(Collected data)
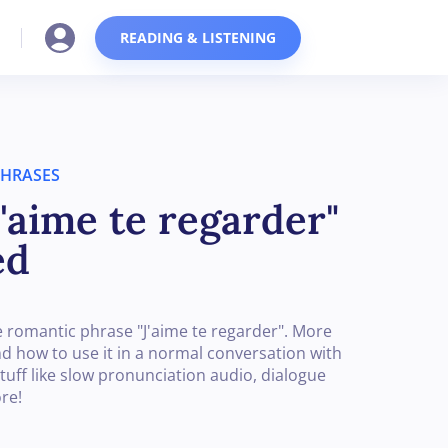
READING & LISTENING
PHRASES
'aime te regarder"
ed
 romantic phrase "J'aime te regarder". More
and how to use it in a normal conversation with
tuff like slow pronunciation audio, dialogue
re!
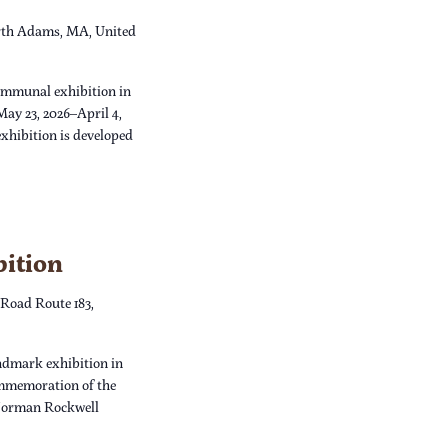
th Adams, MA, United
ommunal exhibition in
May 23, 2026–April 4,
xhibition is developed
bition
 Road Route 183,
dmark exhibition in
ommemoration of the
 Norman Rockwell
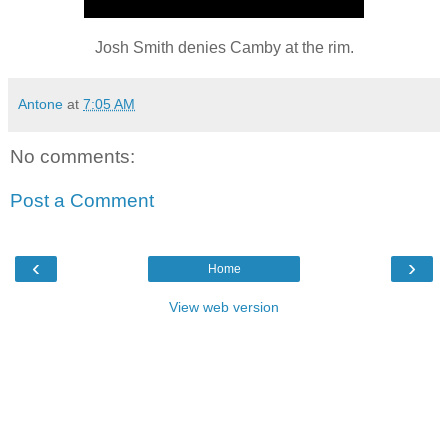
Josh Smith denies Camby at the rim.
Antone
at
7:05 AM
No comments:
Post a Comment
‹
›
Home
View web version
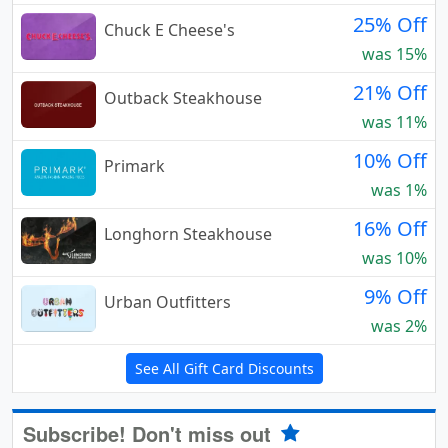
25% Off
Chuck E Cheese's
was 15%
21% Off
Outback Steakhouse
was 11%
10% Off
Primark
was 1%
16% Off
Longhorn Steakhouse
was 10%
9% Off
Urban Outfitters
was 2%
See All Gift Card Discounts
Subscribe! Don't miss out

§ **Work request**: Copy out each line of the entries that holds "exhibition".

§ **Solution for this task**:
ommunal exhibition in
dmark exhibition in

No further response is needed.